*** Opening of RECORDS FOR THE EXERCISE ***

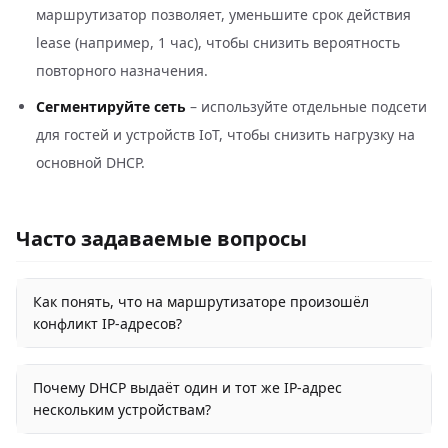
маршрутизатор позволяет, уменьшите срок действия
lease (например, 1 час), чтобы снизить вероятность
повторного назначения.
Сегментируйте сеть
– используйте отдельные подсети
для гостей и устройств IoT, чтобы снизить нагрузку на
основной DHCP.
Часто задаваемые вопросы
Как понять, что на маршрутизаторе произошёл
конфликт IP-адресов?
Почему DHCP выдаёт один и тот же IP-адрес
нескольким устройствам?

*** Close of RECORDS FOR THE EXERCISE ***

ACTION ITEM> Filter the entries above and keep only the lines with the word "DHCP".

TASK SOLUTION>
основной DHCP.
Почему DHCP выдаёт один и тот же IP-адрес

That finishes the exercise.